== Segment start ==
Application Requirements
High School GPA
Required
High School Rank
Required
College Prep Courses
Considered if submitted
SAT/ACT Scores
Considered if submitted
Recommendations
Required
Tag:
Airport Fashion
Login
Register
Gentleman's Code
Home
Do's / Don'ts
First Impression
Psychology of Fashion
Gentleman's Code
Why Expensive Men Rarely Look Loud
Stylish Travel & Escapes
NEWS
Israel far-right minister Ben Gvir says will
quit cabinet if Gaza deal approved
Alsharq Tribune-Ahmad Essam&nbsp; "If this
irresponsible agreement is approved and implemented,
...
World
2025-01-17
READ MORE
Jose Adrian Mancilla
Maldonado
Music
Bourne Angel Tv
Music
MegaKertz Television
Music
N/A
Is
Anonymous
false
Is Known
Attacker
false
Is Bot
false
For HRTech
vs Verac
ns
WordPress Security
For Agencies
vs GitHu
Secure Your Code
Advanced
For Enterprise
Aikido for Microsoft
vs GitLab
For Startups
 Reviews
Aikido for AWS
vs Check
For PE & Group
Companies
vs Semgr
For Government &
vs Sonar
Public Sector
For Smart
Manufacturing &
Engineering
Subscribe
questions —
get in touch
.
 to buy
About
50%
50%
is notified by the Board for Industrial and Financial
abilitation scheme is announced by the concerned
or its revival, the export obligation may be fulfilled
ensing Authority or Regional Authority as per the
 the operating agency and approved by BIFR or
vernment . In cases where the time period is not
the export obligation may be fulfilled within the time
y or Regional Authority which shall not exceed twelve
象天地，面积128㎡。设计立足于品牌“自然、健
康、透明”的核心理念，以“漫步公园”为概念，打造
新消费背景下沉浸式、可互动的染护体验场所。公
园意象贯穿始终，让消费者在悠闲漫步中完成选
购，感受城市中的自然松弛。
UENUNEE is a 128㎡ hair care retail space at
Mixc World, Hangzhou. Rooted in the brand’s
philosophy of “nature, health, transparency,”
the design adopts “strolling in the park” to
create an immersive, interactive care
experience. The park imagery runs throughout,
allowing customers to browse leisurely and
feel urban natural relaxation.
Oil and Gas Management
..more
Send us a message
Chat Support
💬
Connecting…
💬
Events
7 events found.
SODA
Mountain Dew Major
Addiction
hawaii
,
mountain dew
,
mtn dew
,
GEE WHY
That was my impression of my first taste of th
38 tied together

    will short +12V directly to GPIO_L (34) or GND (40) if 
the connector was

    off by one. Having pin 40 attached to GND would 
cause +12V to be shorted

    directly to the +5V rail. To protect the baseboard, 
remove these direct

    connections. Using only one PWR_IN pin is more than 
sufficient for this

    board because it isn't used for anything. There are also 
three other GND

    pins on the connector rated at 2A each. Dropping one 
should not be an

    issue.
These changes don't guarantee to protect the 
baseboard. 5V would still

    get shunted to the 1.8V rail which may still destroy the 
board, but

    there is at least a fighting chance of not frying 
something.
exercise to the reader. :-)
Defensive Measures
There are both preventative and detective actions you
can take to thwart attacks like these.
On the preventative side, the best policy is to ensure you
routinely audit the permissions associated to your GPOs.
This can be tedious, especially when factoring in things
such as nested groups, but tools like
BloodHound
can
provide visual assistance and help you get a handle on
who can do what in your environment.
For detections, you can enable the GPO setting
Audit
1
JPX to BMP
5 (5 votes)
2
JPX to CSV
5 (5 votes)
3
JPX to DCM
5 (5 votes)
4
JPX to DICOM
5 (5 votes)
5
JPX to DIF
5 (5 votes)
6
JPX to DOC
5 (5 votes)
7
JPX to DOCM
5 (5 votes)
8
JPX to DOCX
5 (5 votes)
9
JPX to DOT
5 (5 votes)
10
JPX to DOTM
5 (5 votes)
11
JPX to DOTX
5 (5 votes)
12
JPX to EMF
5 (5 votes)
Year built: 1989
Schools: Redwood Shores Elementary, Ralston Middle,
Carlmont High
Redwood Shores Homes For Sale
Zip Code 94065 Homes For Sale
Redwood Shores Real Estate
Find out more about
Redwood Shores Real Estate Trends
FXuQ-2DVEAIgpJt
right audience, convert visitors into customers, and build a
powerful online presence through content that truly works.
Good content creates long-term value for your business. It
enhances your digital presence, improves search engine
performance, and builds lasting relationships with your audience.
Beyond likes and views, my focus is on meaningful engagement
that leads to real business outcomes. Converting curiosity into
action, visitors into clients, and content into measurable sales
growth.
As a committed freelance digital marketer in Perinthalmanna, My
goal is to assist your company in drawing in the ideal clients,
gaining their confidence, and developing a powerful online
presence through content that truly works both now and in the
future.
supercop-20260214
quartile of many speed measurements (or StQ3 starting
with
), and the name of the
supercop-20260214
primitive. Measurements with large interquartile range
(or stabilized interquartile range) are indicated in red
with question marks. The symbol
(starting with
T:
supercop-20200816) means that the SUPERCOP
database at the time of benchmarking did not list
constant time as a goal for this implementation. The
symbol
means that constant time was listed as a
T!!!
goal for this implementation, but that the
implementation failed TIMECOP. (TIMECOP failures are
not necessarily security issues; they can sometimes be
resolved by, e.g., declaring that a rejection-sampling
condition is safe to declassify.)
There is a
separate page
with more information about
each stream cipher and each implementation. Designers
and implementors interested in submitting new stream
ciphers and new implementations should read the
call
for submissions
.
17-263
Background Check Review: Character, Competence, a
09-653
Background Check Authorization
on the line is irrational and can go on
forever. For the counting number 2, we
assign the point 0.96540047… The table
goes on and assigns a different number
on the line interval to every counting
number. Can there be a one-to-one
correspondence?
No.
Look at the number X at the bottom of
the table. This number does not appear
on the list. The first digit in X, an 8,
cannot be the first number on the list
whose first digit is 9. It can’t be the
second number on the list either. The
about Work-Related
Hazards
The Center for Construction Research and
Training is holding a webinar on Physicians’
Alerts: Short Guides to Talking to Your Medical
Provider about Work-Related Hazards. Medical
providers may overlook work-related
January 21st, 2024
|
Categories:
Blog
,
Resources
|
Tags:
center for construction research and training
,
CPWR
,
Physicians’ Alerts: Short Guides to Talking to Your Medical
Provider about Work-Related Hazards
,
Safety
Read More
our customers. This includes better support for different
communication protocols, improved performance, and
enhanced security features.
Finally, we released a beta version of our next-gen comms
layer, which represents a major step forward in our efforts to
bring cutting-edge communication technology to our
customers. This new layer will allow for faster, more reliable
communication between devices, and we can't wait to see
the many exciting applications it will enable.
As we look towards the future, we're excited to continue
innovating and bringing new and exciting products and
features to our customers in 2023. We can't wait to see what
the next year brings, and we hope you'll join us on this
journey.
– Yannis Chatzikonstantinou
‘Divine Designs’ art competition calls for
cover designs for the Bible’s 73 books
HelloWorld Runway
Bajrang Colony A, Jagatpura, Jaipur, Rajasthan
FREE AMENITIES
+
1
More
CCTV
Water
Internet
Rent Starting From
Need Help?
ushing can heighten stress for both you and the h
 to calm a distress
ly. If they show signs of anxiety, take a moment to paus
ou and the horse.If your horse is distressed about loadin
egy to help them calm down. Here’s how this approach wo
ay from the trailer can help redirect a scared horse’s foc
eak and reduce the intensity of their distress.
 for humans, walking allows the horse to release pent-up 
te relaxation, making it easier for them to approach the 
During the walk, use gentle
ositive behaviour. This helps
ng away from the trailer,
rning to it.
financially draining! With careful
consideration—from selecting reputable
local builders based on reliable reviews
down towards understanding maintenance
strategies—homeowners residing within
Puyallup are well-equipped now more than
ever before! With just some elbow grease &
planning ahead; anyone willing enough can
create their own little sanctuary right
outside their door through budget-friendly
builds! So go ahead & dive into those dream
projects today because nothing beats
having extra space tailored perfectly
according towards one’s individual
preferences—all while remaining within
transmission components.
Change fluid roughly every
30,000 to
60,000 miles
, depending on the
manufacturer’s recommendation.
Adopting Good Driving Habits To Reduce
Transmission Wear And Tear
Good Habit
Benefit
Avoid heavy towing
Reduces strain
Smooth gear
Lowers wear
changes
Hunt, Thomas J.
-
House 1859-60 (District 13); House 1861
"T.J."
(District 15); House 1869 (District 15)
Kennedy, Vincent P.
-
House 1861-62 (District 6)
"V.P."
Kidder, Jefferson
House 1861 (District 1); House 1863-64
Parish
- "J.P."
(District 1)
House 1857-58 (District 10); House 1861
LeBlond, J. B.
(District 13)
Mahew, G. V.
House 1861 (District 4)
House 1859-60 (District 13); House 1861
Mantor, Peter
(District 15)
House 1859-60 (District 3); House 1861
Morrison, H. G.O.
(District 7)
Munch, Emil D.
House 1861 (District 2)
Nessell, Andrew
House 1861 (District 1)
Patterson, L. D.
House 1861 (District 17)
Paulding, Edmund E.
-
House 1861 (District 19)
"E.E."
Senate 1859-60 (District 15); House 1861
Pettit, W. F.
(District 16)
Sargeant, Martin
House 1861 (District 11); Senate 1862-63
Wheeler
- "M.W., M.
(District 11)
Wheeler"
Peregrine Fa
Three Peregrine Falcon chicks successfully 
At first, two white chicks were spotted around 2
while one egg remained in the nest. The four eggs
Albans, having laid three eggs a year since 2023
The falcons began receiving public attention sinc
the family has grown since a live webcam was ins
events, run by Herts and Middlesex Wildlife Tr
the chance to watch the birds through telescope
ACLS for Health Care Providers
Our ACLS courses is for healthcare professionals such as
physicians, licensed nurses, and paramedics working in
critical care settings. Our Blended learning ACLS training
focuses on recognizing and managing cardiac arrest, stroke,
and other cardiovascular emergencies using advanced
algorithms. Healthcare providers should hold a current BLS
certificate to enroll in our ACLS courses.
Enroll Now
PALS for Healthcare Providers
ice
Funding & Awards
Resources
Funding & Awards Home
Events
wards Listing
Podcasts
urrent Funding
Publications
== Segment end ==
[Assignment]: The exact lines of the material above starting at the one that contains "according towards one’s individual" and ending at the one that contains "events, run by" are what to retype; leave out everything else.

[Output for this task]:
according towards one’s individual
preferences—all while remaining within
transmission components.
Change fluid roughly every
30,000 to
60,000 miles
, depending on the
manufacturer’s recommendation.
Adopting Good Driving Habits To Reduce
Transmission Wear And Tear
Good Habit
Benefit
Avoid heavy towing
Reduces strain
Smooth gear
Lowers wear
changes
Hunt, Thomas J.
-
House 1859-60 (District 13); House 1861
"T.J."
(District 15); House 1869 (District 15)
Kennedy, Vincent P.
-
House 1861-62 (District 6)
"V.P."
Kidder, Jefferson
House 1861 (District 1); House 1863-64
Parish
- "J.P."
(District 1)
House 1857-58 (District 10); House 1861
LeBlond, J. B.
(District 13)
Mahew, G. V.
House 1861 (District 4)
House 1859-60 (District 13); House 1861
Mantor, Peter
(District 15)
House 1859-60 (District 3); House 1861
Morrison, H. G.O.
(District 7)
Munch, Emil D.
House 1861 (District 2)
Nessell, Andrew
House 1861 (District 1)
Patterson, L. D.
House 1861 (District 17)
Paulding, Edmund E.
-
House 1861 (District 19)
"E.E."
Senate 1859-60 (District 15); House 1861
Pettit, W. F.
(District 16)
Sargeant, Martin
House 1861 (District 11); Senate 1862-63
Wheeler
- "M.W., M.
(District 11)
Wheeler"
Peregrine Fa
Three Peregrine Falcon chicks successfully 
At first, two white chicks were spotted around 2
while one egg remained in the nest. The four eggs
Albans, having laid three eggs a year since 2023
The falcons began receiving public attention sinc
the family has grown since a live webcam was ins
events, run by Herts and Middlesex Wildlife Tr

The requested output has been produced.